CVE-2026-0755 (ZDI-26-021 / ZDI-CAN-27783) is a CVSS 9.8 remote code execution zero-day in gemini-mcp-tool, an open-source utility that connects Google Gemini models to Model Context Protocol (MCP) services.
Root cause: the execAsync method passes user-supplied input directly into a system call without any validation or sanitization — a textbook OS command injection.
No authentication required. The attack vector is network-based (AV:N), needs no privileges (PR:N), no user interaction (UI:N), and grants full confidentiality, integrity, and availability impact.

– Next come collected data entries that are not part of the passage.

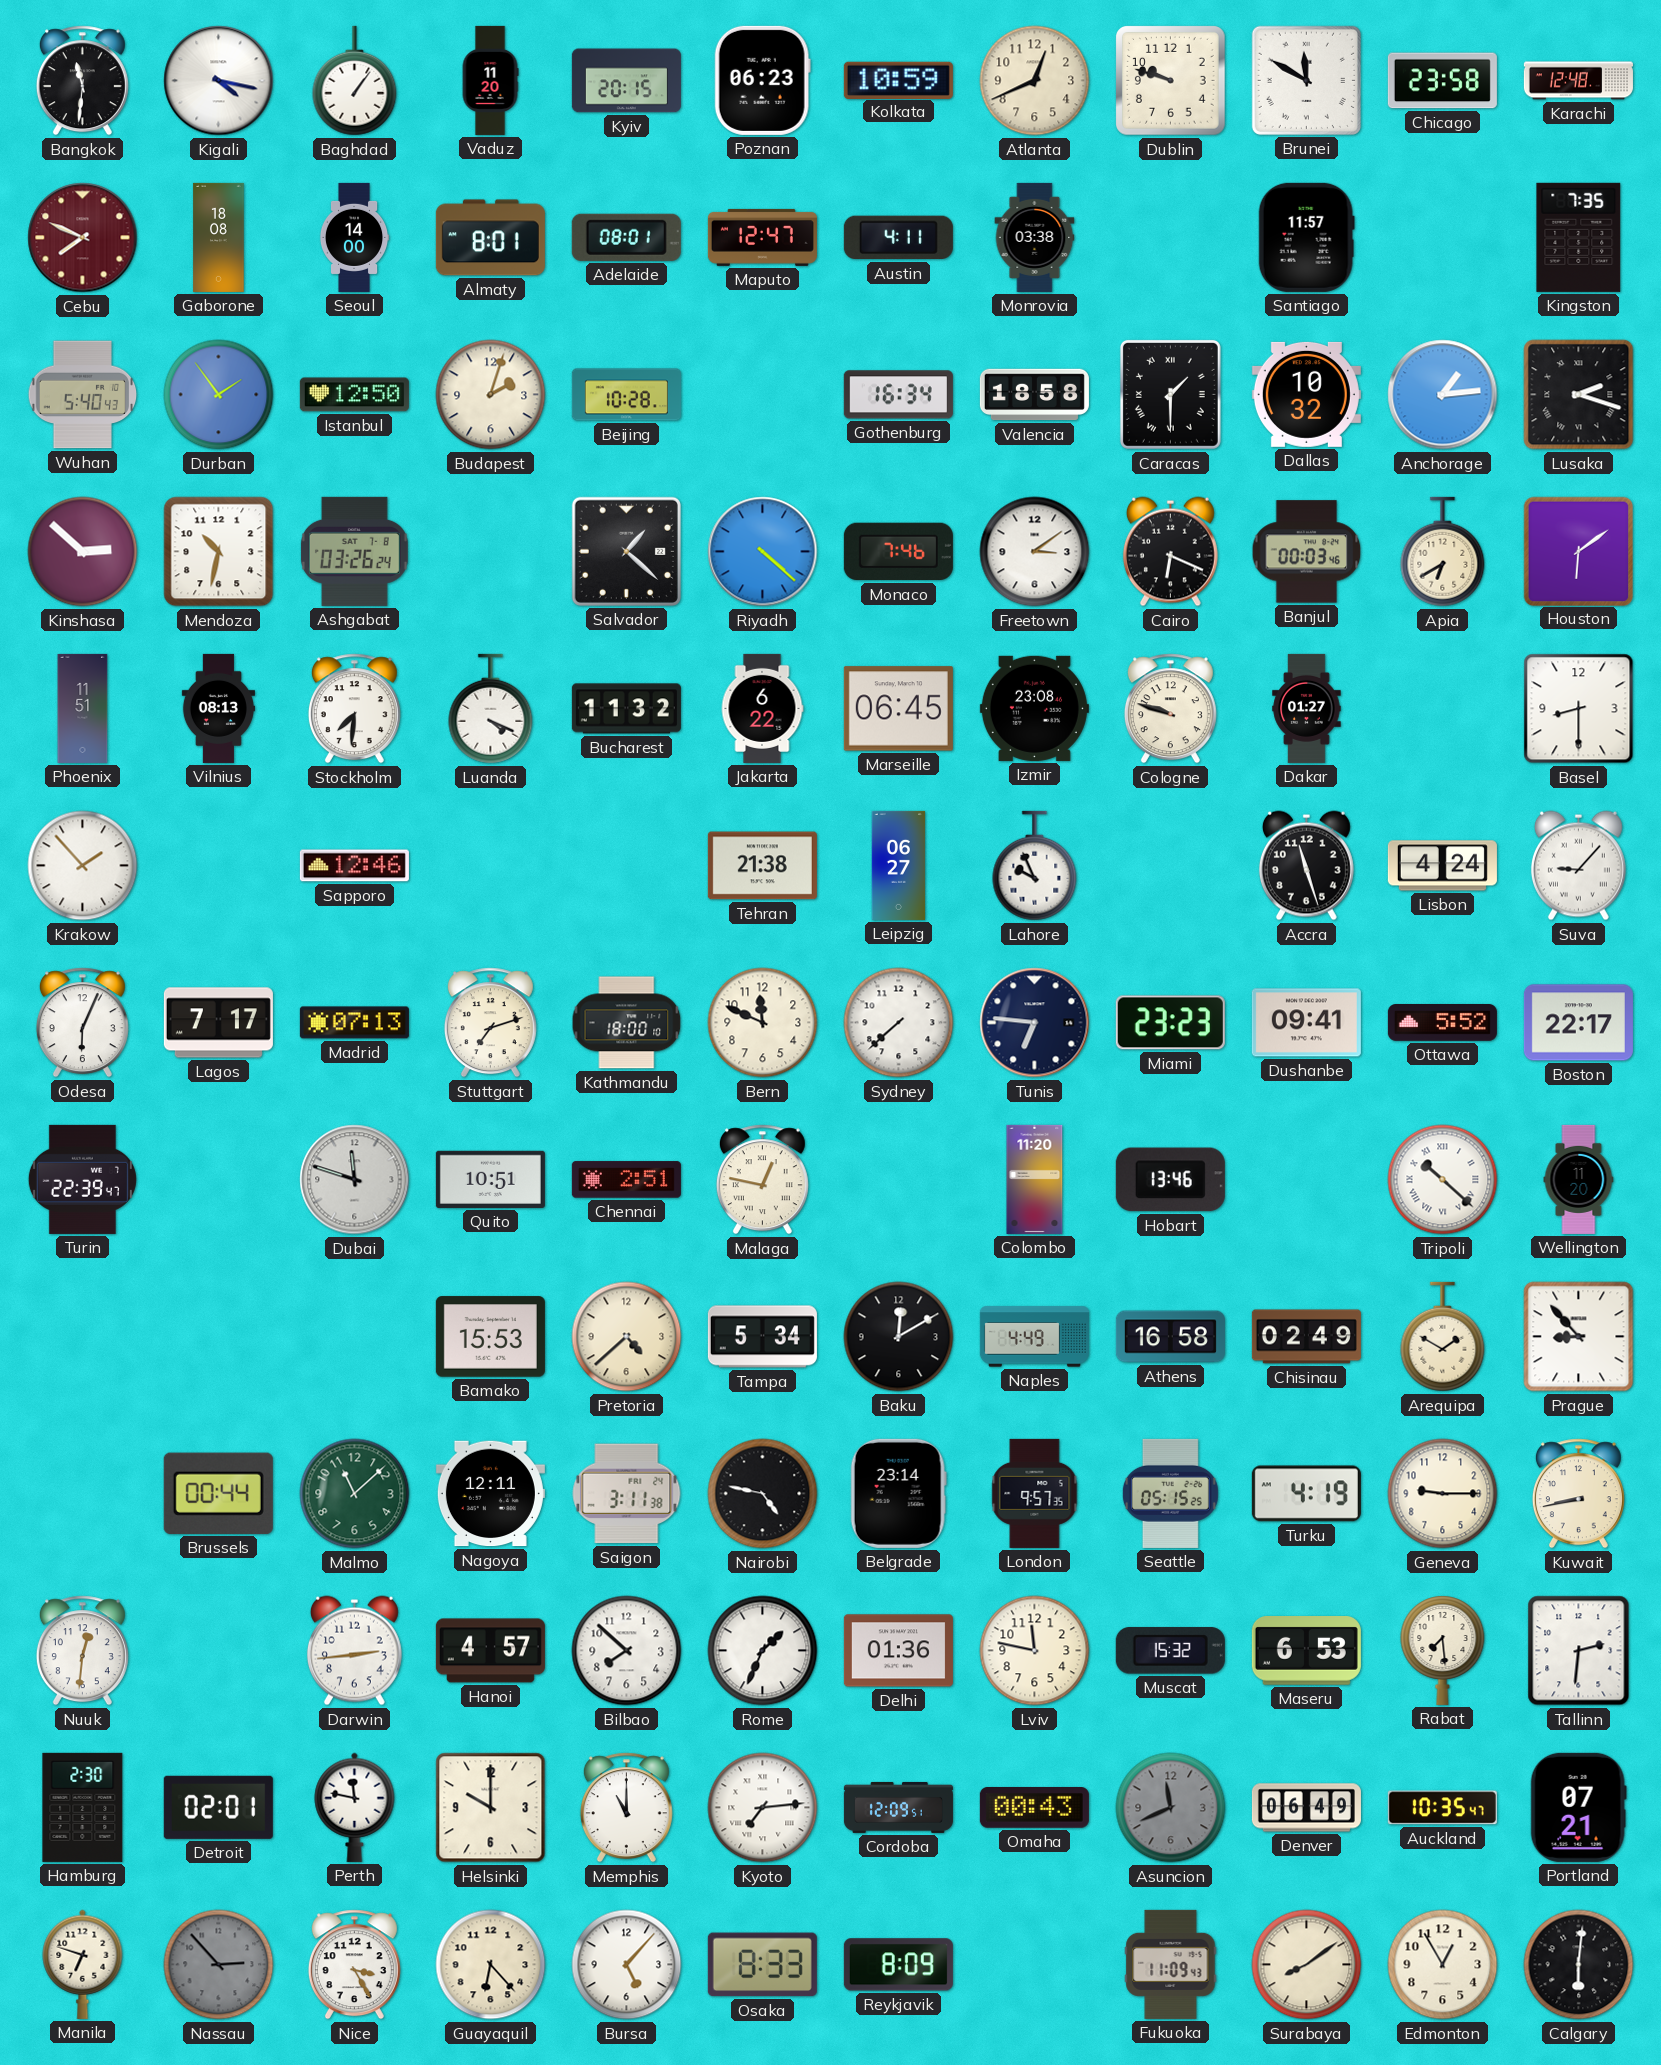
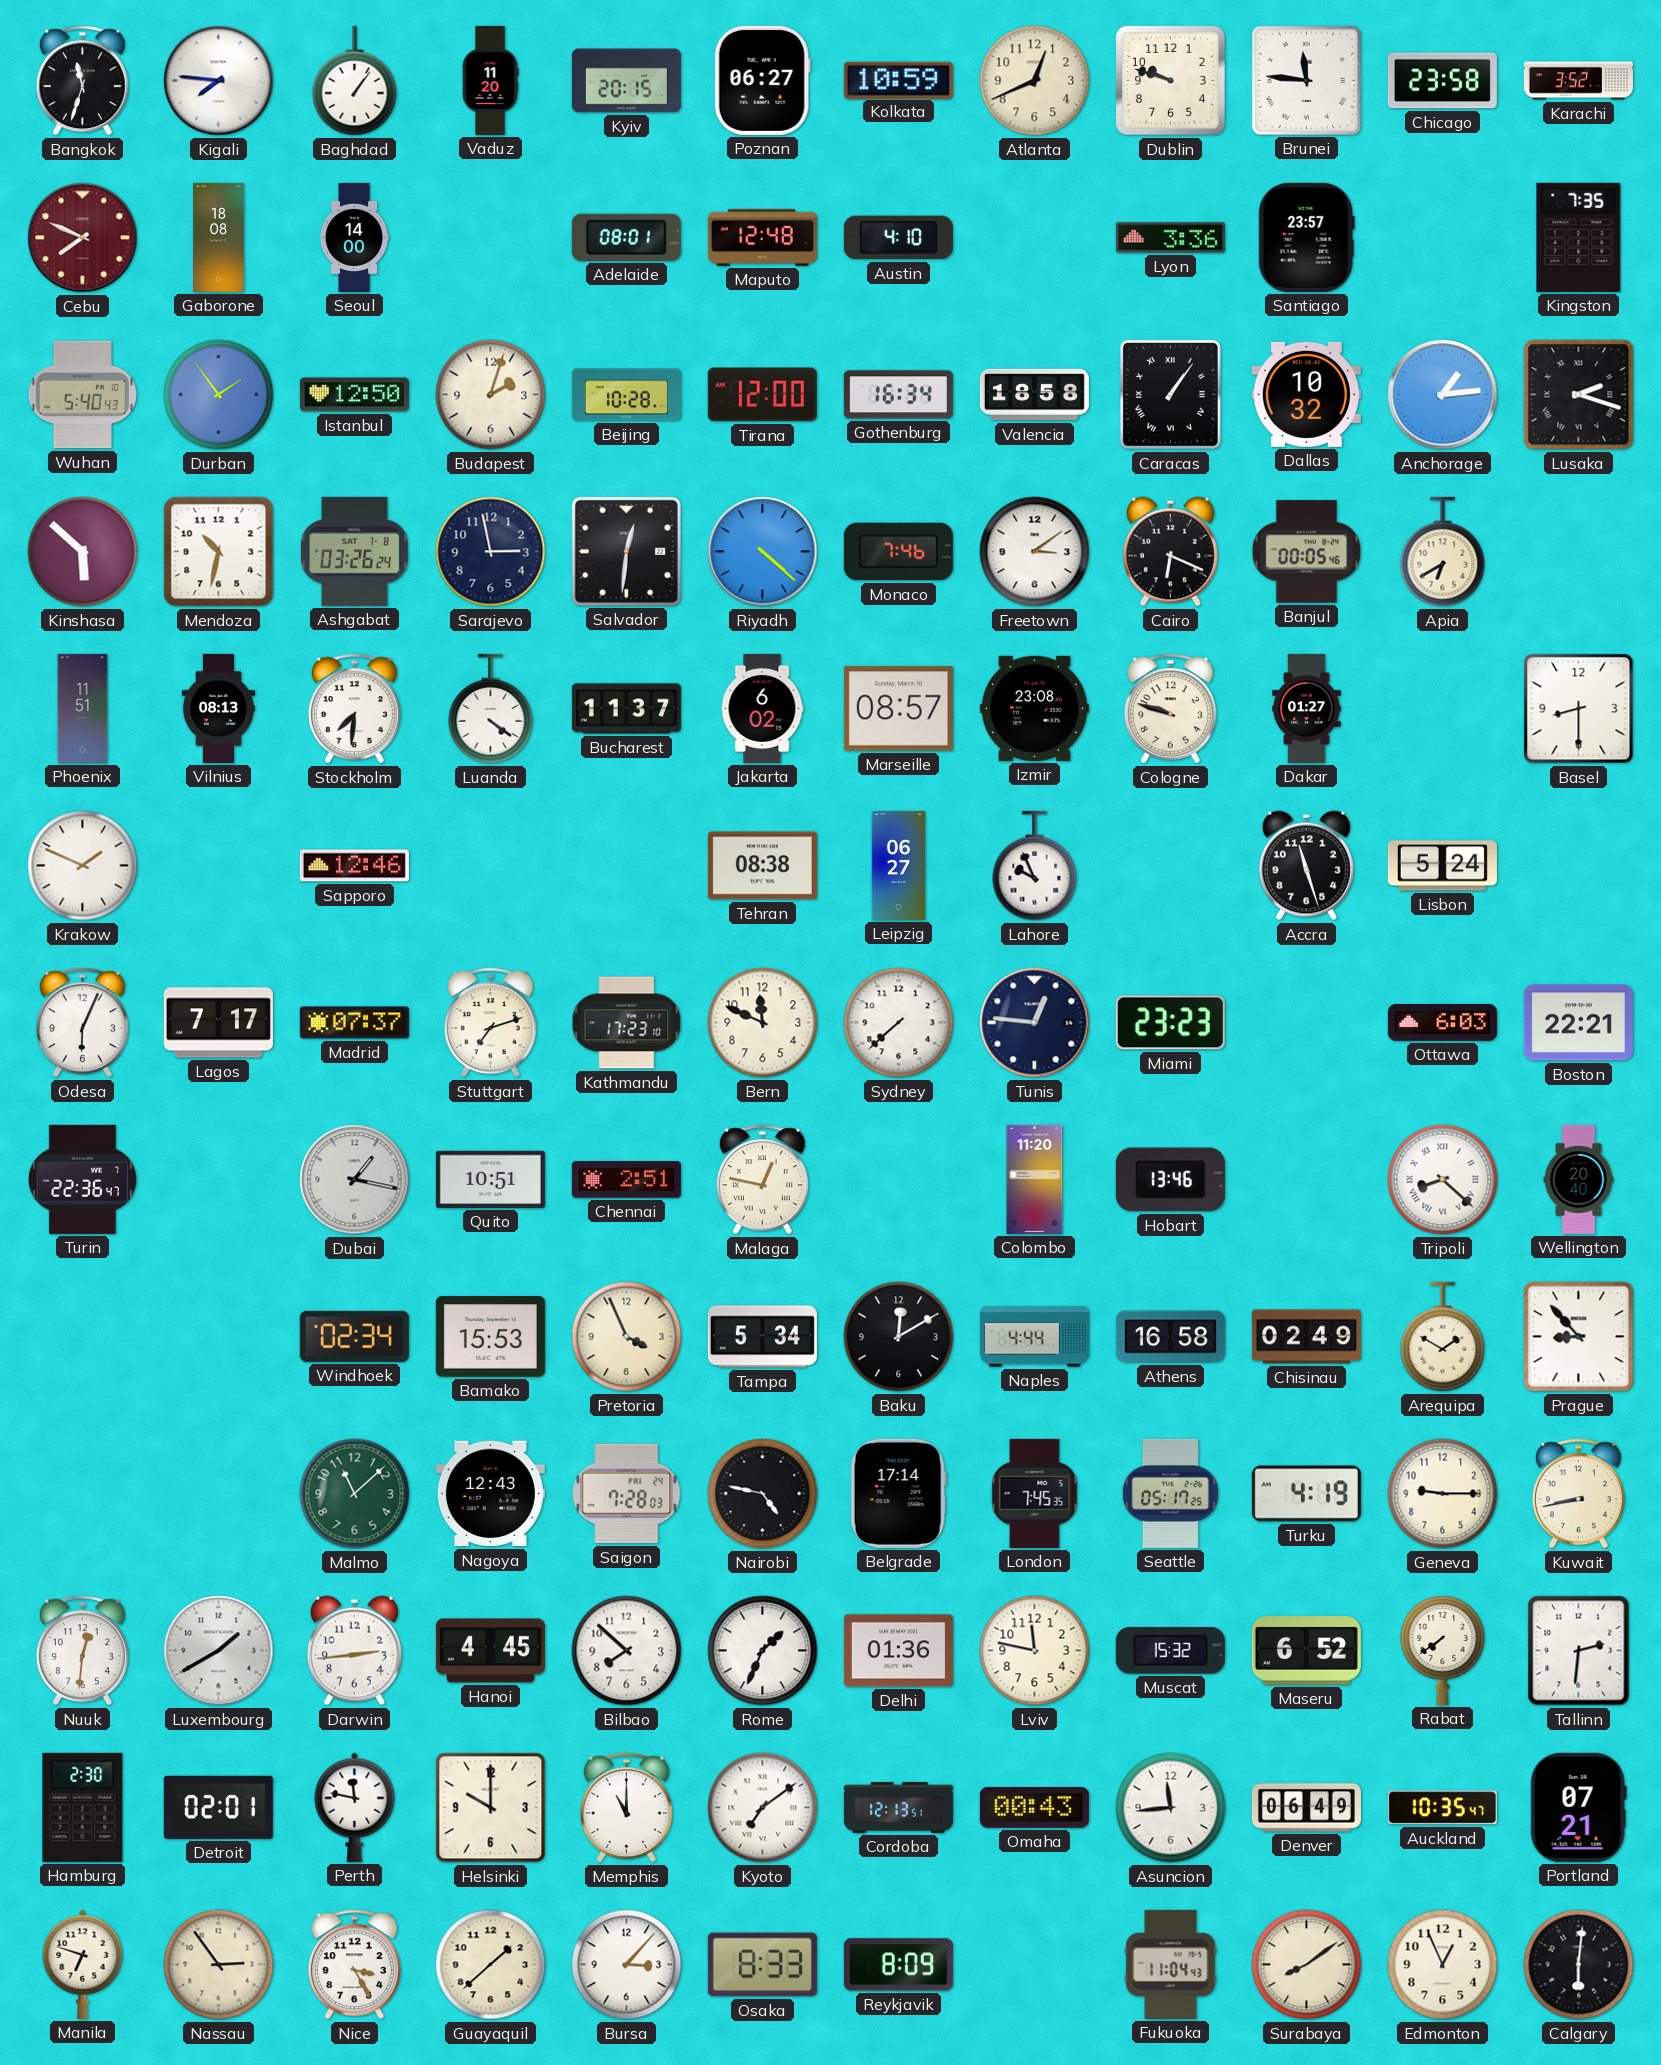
Bangkok: 11:31 -> 11:33
Kigali: 4:17 -> 7:46
Poznan: 06:23 -> 06:27
Brunei: 11:50 -> 11:46
Karachi: 12:48 -> 3:52
Almaty: 8:01 -> none
Maputo: 12:47 -> 12:48
Austin: 4:11 -> 4:10
Monrovia: 03:38 -> none
Lyon: none -> 3:36
Santiago: 11:57 -> 23:57
Tirana: none -> 12:00
Caracas: 1:30 -> 1:06
Kinshasa: 2:52 -> 5:52
Sarajevo: none -> 2:58
Salvador: 1:22 -> 12:31
Banjul: 00:03 -> 00:05
Houston: 6:09 -> none
Luanda: 4:19 -> 4:21
Bucharest: 11:32 -> 11:37
Jakarta: 6:22 -> 6:02
Marseille: 06:45 -> 08:57
Krakow: 1:53 -> 1:49
Tehran: 21:38 -> 08:38
Lisbon: 4:24 -> 5:24
Suva: 9:07 -> none
Madrid: 07:13 -> 07:37
Kathmandu: 18:00 -> 17:23
Tunis: 6:46 -> 12:46
Dushanbe: 09:41 -> none
Ottawa: 5:52 -> 6:03
Boston: 22:17 -> 22:21
Turin: 22:39 -> 22:36
Dubai: 11:48 -> 1:17
Tripoli: 10:22 -> 8:22
Wellington: 11:20 -> 20:40
Windhoek: none -> 02:34
Pretoria: 4:38 -> 3:56
Naples: 4:49 -> 4:44
Brussels: 00:44 -> none
Nagoya: 12:11 -> 12:43
Saigon: 3:11 -> 7:28
Belgrade: 23:14 -> 17:14
London: 9:57 -> 7:45
Seattle: 05:15 -> 05:17
Luxembourg: none -> 1:40
Hanoi: 4:57 -> 4:45
Maseru: 6:53 -> 6:52
Rabat: 7:29 -> 7:39
Kyoto: 7:14 -> 7:09
Cordoba: 12:09 -> 12:13
Asuncion: 11:41 -> 11:44
Asuncion dial: grey -> white
Nassau: 2:53 -> 2:54
Nassau dial: grey -> cream
Guayaquil: 6:23 -> 1:38
Bursa: 5:07 -> 3:07
Fukuoka: 11:09 -> 11:04
Edmonton: 12:55 -> 12:56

Trend Micro ZDI researcher Peter Girnus reported the flaw to the vendor on July 25, 2025. After no response through two follow-ups (November and December 2025), ZDI published the advisory as a 0-day on January 9, 2026.
As of February 3, 2026 there is no official patch or update. The vendor has not responded to the disclosure.
Any internet-exposed or shared environment running gemini-mcp-tool is at critical risk — an attacker can execute arbitrary commands in the context of the service account with a single crafted request.
This is the latest in a pattern of MCP tooling vulnerabilities — following reports from Check Point/Lakera (40% of MCP servers vulnerable) and CrowdStrike (tool poisoning and shadowing attacks on MCP chains).
Why it matters
MCP adoption is exploding — Anthropic's protocol hit 97M monthly SDK downloads in January 2026. Tools like gemini-mcp-tool bridge LLMs to external services, and each one becomes an attack surface.
The flaw demonstrates that MCP tool authors often skip basic input validation, treating the LLM-to-tool boundary as trusted. In reality, any user-facing prompt can feed attacker-controlled strings into tool parameters.
With no patch available and the vendor unresponsive, this is a live 0-day. Any deployment still running gemini-mcp-tool is exploitable right now.
What to do
Stop using gemini-mcp-tool immediately in any internet-exposed or multi-tenant environment until a patch is released.
If you must run it, restrict network access to trusted hosts only and monitor for suspicious process execution or outbound connections.
Audit all MCP tools in your stack for similar patterns: user input flowing into exec, spawn, or system calls without sanitization.
Consider adopting MCP tool sandboxing — run each tool in an isolated container or VM with minimal privileges and no outbound network by default.